“Jailbreaks continue to exist, simply because it is almost impossible to eliminate it almost impossible – just like buffer crossing vulnerabilities in software (which have been around for more than 40 years) or SQL injection errors in web applications (which have been harassing security teams for more than two decades),” Polyakov , the CEO of security company Adversa Ai, Wired said in an e -mail.
Sampath from Cisco argues that as companies use more types of AI in their applications, the risks are strengthened. “It is starting to become a major problem when you start placing these models in important complex systems and those jailbreaks suddenly result in electricity things that increase liability, increases business risk, increases business problems for companies,” Sampath says.
The Cisco researchers drew their 50 randomly selected instructions to test Deepseek's R1 from a well-known library with standardized evaluation prersets known as Harmbench. They tested instructions from six Harmbench categories, including general damage, cyber crime, wrong information and illegal activities. They investigated the model locally on machines instead of sending that data to China via Deepseek's website or app.
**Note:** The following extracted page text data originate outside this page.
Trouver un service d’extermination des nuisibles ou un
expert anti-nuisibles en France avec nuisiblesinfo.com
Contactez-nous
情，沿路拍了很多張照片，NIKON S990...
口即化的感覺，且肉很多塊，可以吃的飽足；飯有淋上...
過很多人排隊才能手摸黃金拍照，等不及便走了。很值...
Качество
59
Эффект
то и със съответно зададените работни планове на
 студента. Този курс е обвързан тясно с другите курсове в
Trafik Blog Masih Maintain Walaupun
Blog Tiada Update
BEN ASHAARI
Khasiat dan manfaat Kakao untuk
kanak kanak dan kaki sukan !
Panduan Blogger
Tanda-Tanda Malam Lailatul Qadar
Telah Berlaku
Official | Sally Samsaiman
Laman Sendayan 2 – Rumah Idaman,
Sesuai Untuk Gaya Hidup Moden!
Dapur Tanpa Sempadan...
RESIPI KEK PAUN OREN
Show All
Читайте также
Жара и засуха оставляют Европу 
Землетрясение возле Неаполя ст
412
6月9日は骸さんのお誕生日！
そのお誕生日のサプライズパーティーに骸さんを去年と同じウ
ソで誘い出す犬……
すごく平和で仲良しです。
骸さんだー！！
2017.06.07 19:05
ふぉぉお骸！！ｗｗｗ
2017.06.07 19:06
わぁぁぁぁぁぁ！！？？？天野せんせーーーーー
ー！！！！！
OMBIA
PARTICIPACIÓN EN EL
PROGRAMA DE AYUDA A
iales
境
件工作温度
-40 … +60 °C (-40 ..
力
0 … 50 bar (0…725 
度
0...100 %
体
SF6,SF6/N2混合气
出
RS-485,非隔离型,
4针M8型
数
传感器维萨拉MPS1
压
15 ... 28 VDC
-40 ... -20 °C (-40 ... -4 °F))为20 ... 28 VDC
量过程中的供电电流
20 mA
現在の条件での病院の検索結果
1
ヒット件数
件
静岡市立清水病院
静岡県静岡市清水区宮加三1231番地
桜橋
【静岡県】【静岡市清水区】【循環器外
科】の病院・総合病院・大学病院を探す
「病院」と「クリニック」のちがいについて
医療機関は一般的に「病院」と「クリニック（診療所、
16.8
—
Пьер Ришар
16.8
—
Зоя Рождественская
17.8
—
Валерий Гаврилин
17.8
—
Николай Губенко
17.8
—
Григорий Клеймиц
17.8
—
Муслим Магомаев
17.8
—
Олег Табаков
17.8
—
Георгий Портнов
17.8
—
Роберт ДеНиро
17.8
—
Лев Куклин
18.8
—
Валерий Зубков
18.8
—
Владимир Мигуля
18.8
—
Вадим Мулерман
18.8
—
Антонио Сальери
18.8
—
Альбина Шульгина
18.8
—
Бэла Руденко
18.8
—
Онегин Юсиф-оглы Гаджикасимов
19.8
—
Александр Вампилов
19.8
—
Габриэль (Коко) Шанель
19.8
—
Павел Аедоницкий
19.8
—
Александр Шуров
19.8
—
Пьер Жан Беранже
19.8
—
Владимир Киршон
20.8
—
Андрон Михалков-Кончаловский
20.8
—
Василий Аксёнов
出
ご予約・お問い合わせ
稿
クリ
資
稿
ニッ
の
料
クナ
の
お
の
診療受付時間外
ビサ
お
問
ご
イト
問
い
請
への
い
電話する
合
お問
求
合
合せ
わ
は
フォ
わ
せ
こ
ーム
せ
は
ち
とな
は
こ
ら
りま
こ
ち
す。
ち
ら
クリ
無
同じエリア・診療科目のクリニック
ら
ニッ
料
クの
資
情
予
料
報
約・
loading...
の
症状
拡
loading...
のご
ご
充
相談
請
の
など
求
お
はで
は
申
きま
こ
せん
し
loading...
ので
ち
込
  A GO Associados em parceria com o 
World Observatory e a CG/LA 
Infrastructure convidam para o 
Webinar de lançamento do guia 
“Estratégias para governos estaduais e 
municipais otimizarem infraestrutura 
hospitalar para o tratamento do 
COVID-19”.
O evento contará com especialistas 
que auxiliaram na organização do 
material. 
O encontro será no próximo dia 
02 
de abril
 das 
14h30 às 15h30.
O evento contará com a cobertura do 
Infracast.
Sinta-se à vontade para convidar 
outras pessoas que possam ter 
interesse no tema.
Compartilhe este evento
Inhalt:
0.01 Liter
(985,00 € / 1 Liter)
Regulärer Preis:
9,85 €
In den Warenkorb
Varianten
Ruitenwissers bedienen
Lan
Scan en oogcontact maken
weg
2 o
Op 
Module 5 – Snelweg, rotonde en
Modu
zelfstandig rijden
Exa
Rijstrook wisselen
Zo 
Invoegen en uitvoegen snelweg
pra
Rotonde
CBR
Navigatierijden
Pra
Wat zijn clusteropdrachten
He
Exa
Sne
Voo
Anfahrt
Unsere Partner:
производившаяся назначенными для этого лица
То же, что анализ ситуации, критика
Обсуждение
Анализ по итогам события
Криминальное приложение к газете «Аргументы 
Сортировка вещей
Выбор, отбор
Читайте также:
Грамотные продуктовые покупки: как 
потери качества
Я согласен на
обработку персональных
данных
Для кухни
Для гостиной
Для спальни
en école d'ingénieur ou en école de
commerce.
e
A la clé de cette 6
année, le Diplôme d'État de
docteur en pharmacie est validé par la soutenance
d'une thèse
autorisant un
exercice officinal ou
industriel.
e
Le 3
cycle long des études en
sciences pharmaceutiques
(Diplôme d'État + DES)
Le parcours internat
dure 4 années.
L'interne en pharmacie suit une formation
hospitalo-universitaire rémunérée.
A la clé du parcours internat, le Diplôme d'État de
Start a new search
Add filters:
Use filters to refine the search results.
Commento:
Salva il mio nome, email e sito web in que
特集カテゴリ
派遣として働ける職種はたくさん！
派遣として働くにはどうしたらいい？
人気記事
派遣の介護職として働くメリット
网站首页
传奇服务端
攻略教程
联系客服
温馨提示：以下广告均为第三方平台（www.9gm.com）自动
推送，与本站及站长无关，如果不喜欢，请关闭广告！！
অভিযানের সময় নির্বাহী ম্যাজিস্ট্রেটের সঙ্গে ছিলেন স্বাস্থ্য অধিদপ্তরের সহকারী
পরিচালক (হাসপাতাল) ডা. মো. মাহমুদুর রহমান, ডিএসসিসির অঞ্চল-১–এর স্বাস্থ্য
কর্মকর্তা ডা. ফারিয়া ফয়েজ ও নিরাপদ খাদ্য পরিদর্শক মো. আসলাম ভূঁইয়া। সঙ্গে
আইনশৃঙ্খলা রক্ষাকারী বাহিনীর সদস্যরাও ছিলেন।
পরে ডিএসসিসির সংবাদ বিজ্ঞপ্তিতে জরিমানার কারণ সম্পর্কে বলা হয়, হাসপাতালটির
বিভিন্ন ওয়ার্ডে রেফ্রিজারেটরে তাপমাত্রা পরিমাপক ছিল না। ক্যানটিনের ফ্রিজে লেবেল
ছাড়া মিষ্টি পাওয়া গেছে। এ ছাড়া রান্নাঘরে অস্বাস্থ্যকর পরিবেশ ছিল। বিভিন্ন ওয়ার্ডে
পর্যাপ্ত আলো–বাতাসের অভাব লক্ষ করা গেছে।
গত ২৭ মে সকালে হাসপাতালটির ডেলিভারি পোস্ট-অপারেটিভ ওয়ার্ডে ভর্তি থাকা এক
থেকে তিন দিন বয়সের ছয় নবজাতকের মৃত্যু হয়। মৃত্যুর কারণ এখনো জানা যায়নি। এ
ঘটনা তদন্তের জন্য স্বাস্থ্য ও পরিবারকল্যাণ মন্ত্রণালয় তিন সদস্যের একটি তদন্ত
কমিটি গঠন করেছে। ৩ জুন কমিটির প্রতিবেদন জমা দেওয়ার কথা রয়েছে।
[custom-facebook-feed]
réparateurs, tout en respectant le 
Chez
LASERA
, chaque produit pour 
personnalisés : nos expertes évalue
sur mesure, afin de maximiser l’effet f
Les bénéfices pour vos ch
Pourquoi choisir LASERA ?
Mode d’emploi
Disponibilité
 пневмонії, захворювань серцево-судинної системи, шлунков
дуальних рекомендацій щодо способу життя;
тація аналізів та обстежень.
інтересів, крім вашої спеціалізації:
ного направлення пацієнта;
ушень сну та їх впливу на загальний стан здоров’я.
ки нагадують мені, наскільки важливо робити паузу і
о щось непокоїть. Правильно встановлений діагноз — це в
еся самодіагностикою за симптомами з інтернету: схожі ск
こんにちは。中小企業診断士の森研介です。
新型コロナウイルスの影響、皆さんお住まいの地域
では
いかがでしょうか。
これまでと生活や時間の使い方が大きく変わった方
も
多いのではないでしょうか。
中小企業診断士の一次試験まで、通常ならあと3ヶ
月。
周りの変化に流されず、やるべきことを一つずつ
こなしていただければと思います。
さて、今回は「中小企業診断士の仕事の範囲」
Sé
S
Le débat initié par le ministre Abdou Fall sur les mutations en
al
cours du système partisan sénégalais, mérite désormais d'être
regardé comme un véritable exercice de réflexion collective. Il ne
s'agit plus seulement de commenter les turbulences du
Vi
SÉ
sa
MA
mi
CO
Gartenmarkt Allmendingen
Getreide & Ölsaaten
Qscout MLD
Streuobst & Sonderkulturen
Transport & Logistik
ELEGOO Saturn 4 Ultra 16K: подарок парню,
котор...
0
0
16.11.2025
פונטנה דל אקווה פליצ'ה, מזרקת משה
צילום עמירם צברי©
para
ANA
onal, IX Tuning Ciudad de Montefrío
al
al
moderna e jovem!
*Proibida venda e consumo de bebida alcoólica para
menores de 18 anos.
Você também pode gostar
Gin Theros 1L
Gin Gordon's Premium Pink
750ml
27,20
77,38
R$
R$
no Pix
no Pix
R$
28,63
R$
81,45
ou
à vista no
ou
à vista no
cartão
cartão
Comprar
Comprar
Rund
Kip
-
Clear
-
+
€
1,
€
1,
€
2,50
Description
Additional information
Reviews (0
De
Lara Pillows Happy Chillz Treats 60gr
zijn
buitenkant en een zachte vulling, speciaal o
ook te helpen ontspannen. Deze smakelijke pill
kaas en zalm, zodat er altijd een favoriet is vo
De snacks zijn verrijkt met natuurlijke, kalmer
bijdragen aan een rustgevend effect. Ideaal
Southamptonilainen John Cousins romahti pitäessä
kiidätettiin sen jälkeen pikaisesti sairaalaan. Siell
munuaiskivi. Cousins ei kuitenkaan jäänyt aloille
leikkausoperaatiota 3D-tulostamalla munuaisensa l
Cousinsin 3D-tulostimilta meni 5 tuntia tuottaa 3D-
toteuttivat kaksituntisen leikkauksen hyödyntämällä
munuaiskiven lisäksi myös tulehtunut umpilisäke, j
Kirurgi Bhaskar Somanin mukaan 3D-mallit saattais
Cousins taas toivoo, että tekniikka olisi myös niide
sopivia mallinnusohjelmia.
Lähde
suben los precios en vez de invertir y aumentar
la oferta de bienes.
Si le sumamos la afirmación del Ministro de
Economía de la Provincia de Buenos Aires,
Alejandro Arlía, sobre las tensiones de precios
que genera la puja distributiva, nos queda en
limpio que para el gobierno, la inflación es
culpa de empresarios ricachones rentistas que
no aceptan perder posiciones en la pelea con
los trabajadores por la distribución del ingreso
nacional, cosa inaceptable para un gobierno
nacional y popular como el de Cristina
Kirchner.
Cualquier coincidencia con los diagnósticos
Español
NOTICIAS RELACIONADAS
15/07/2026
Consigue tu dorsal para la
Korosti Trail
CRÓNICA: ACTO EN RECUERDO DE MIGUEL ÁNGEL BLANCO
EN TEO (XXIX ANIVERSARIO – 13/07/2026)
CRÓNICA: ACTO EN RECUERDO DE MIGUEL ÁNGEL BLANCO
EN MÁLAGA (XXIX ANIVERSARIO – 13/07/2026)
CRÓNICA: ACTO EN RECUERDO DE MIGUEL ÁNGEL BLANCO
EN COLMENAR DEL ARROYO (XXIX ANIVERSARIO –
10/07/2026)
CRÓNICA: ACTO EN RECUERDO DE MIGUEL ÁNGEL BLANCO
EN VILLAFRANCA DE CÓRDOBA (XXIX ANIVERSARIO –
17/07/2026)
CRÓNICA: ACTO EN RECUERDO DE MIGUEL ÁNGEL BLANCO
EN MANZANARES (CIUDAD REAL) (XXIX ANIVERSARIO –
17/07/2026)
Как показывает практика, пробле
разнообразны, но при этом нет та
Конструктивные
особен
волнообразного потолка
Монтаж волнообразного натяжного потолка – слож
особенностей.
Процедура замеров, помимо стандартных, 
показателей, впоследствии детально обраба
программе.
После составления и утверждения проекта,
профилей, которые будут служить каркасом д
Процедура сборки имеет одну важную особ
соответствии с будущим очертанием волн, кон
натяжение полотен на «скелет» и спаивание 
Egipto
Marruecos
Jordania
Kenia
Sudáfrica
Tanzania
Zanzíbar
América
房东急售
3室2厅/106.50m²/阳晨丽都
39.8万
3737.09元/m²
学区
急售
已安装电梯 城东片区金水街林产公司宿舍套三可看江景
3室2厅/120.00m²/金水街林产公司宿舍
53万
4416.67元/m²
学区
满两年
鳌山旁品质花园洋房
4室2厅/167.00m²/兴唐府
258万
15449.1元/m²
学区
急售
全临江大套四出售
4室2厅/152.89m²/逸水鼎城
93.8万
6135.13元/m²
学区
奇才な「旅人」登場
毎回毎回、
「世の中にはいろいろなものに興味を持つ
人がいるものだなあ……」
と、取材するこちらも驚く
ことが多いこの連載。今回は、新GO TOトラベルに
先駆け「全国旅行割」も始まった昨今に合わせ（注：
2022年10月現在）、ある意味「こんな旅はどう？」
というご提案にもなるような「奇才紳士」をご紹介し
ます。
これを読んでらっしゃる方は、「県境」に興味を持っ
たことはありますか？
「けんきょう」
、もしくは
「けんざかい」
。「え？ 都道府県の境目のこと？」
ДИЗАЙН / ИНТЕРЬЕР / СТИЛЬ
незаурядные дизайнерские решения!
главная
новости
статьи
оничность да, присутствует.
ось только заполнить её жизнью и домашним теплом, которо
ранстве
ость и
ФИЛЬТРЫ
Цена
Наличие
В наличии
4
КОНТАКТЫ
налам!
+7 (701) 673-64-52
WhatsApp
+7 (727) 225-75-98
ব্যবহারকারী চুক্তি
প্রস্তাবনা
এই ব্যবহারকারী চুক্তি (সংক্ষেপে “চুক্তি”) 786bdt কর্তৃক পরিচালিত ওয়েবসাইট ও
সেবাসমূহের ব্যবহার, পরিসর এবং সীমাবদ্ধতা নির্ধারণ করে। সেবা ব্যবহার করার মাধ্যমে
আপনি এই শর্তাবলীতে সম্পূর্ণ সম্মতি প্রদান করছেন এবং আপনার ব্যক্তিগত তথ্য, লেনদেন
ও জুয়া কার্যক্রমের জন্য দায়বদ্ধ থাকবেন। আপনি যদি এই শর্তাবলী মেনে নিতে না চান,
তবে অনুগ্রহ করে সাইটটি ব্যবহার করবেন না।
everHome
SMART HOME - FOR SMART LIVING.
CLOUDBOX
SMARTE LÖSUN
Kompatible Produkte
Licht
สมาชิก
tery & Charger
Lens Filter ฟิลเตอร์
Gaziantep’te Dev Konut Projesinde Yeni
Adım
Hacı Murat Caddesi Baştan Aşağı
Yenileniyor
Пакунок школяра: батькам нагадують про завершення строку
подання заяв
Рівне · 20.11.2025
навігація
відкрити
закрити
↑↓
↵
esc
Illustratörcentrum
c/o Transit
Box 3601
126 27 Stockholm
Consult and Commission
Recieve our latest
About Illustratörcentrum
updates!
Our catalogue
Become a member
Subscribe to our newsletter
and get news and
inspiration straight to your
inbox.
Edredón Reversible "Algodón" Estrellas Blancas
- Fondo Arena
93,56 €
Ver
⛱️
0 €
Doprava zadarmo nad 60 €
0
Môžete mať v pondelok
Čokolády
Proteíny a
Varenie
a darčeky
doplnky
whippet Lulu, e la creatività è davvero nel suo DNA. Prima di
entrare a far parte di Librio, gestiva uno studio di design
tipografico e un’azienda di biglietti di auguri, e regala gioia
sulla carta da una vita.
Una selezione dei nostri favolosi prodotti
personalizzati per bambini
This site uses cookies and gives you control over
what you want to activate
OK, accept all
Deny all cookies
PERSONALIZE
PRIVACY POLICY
Furthermore, the researchers say that they have also seen a number of possible results of testing R1 with more involved, non-linguistic attacks using things such as Cyrillic characters and tailor-made scripts to try to achieve code version. But for their first tests, says Sampath, his team wanted to concentrate on findings that resulted from a generally recognized benchmark.
Cisco also included comparisons of the performance of R1 against Harmbench prompts with the performance of other models. And some, such as Meta Lama 3.1, almost as serious as Deepseek's R1. But Sampath emphasizes that the R1 van Deepseek is a specific reasoning model, which takes longer to generate answers, but that holds more complex processes to try to produce better results. That is why Sampath argues, the best comparison with the O1 -Redeneer model of OpenAi, which did the best of all tested models. (Meta did not immediately respond to a request for comment).
Polyakov, from Adversa Ai, explains that Deepseek seems to detect and reject some well-known Jailbreak attacks and to say that “it seems that these reactions are often just copied from the OpenAI data set.” However, Polyakov says that in the tests of his company of four different types of Jailbreaks from linguist tricks, the limitations of Deepseek can easily be circumvented.
“Every method worked flawlessly,” says Polyakov. “What is still alarming is that this is not a new 'zero-day' jailbreaks have been known for years,” he says, claiming that he saw the model go more depth with some instructions on psychedelics than he had seen other Make a model.
“Deepseek is just another example of how each model can be broken – it's just a matter of how much effort you make. Some attacks can be patched, but the attack surface is infinite,” Polyakov adds. “If you are not continuously red-teams, you are already compromised.”